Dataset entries
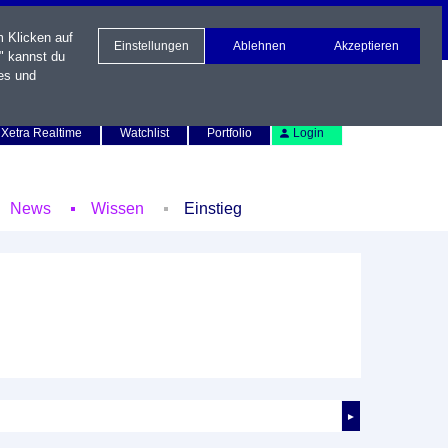
m Klicken auf
Einstellungen
Ablehnen
Akzeptieren
" kannst du
es und
Newsletter
Kontakt
English
Xetra Realtime
Watchlist
Portfolio
Login
News
Wissen
Einstieg
►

• **Problem to work on**
Repeat the records above word for word, apart from the pictures.

• **Exercise solution**
m Klicken auf
Einstellungen
Ablehnen
Akzeptieren
" kannst du
es und
Newsletter
Kontakt
English
Xetra Realtime
Watchlist
Portfolio
Login
News
Wissen
Einstieg
►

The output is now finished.